• ACTION ITEM
Within the entries below, please return exactly the lines from the one with "REINIGEN & ONDERHOUD HOUTEN" through the one with "ಜೇಡ ತಾನೇ ಹೆಣೆದ", leaving out any pictures.

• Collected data
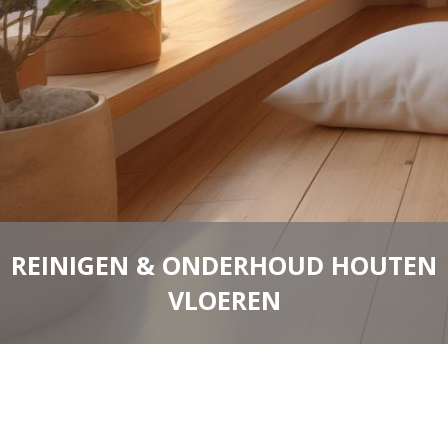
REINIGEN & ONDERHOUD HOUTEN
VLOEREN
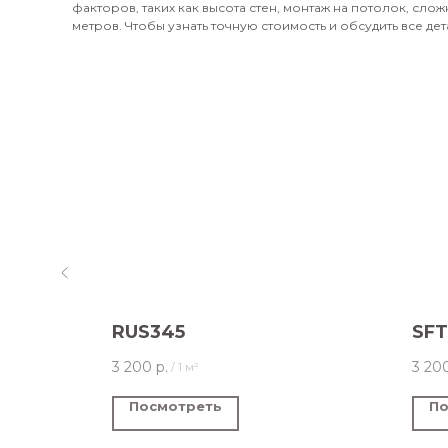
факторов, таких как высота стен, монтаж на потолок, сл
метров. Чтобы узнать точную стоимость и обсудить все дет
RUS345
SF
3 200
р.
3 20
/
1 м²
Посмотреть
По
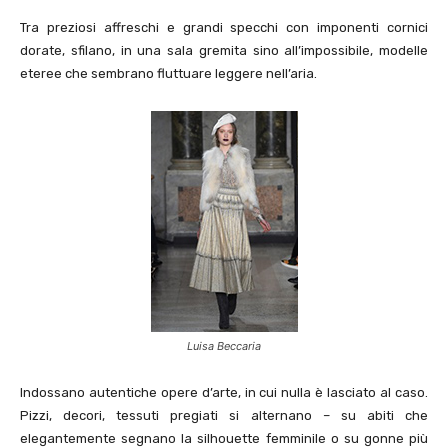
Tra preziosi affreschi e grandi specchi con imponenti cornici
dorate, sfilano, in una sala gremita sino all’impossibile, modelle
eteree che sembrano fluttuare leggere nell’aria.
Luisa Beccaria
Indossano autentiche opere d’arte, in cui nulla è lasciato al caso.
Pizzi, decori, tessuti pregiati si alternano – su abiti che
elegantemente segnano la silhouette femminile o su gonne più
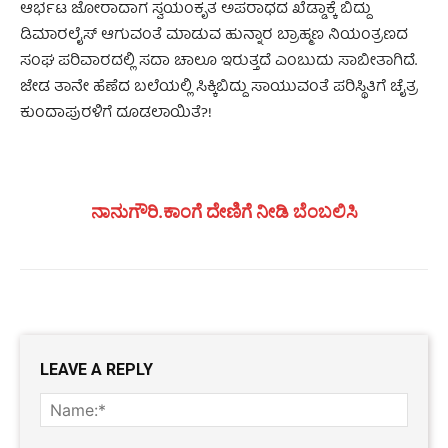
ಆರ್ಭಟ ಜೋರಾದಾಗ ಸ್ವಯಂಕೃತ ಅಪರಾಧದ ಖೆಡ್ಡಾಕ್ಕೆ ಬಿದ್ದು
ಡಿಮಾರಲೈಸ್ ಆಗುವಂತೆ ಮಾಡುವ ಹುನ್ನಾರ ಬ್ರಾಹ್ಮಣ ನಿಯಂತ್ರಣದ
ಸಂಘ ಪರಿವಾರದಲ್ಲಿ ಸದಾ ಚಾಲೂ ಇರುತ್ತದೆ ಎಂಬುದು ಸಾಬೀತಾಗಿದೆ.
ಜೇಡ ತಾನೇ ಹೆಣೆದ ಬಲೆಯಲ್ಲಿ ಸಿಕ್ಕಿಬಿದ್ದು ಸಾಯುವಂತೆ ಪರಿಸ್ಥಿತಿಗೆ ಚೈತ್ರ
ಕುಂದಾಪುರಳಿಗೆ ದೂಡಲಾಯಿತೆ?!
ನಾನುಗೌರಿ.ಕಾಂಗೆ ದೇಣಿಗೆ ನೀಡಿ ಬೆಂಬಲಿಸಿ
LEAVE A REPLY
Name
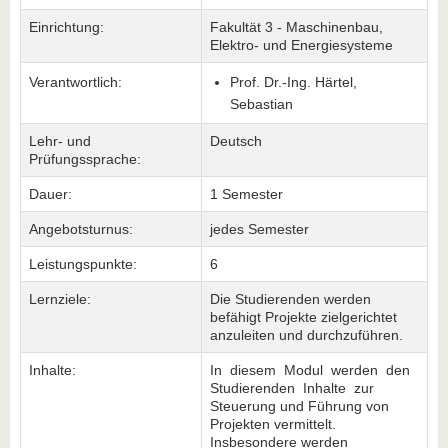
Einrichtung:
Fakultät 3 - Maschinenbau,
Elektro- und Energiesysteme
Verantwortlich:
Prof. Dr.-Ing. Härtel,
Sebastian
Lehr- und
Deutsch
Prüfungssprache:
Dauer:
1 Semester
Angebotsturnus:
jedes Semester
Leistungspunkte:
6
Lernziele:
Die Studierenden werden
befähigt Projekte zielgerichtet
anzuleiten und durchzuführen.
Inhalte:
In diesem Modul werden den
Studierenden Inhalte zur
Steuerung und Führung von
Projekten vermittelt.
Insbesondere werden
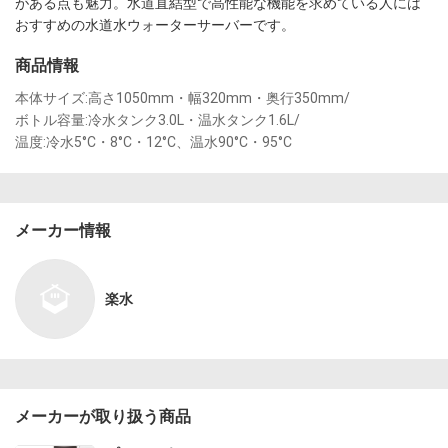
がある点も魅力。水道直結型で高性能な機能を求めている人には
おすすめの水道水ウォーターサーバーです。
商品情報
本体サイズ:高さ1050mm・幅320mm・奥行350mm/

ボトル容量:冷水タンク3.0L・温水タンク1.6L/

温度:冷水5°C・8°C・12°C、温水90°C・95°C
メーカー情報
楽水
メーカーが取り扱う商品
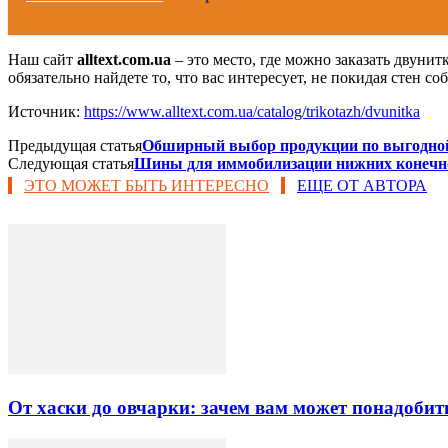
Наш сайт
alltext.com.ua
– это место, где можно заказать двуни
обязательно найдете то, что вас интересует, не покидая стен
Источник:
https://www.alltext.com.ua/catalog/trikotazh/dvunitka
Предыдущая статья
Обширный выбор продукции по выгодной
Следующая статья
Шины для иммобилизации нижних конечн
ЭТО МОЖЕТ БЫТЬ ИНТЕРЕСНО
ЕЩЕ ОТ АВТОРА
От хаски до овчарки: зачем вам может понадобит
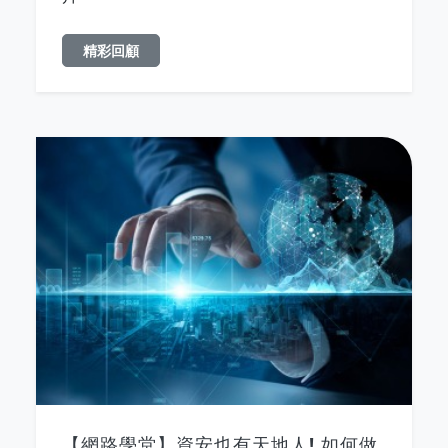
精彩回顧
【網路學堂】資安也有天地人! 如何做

...

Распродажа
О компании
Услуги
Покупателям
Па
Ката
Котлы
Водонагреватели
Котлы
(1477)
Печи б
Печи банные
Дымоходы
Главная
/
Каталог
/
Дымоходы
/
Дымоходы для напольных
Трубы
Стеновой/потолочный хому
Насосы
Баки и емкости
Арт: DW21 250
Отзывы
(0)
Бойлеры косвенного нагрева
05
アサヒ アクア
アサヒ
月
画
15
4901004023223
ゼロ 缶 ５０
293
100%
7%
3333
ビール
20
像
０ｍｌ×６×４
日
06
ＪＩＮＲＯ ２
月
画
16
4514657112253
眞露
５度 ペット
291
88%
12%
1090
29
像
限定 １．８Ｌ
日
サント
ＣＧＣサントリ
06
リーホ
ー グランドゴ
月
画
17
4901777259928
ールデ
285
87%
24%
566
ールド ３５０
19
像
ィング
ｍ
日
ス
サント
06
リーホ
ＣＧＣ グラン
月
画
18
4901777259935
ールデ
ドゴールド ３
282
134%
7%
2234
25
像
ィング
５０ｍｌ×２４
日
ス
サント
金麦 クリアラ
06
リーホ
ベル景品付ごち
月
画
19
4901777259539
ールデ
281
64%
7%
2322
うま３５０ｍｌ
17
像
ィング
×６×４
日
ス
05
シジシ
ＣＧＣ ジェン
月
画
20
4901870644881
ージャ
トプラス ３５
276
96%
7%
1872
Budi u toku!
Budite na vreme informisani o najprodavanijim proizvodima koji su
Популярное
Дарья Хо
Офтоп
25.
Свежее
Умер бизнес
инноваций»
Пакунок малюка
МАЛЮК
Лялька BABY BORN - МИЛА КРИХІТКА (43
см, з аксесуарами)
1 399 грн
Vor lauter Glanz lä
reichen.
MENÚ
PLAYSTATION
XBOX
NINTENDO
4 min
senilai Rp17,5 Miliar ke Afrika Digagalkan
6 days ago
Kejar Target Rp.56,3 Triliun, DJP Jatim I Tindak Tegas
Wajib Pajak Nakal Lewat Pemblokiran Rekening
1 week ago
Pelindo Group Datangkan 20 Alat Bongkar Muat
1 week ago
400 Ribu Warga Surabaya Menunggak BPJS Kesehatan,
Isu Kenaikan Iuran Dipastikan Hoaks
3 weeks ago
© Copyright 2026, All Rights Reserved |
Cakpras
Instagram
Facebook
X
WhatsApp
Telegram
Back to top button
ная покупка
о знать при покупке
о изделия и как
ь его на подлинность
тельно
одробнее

• ANSWER TO THIS EXERCISE
REINIGEN & ONDERHOUD HOUTEN
VLOEREN
факторов, таких как высота стен, монтаж на потолок, сл
метров. Чтобы узнать точную стоимость и обсудить все дет
RUS345
SF
3 200
р.
3 20
/
1 м²
Посмотреть
По
Tra preziosi affreschi e grandi specchi con imponenti cornici
dorate, sfilano, in una sala gremita sino all’impossibile, modelle
eteree che sembrano fluttuare leggere nell’aria.
Luisa Beccaria
Indossano autentiche opere d’arte, in cui nulla è lasciato al caso.
Pizzi, decori, tessuti pregiati si alternano – su abiti che
elegantemente segnano la silhouette femminile o su gonne più
ಆರ್ಭಟ ಜೋರಾದಾಗ ಸ್ವಯಂಕೃತ ಅಪರಾಧದ ಖೆಡ್ಡಾಕ್ಕೆ ಬಿದ್ದು
ಡಿಮಾರಲೈಸ್ ಆಗುವಂತೆ ಮಾಡುವ ಹುನ್ನಾರ ಬ್ರಾಹ್ಮಣ ನಿಯಂತ್ರಣದ
ಸಂಘ ಪರಿವಾರದಲ್ಲಿ ಸದಾ ಚಾಲೂ ಇರುತ್ತದೆ ಎಂಬುದು ಸಾಬೀತಾಗಿದೆ.
ಜೇಡ ತಾನೇ ಹೆಣೆದ ಬಲೆಯಲ್ಲಿ ಸಿಕ್ಕಿಬಿದ್ದು ಸಾಯುವಂತೆ ಪರಿಸ್ಥಿತಿಗೆ ಚೈತ್ರ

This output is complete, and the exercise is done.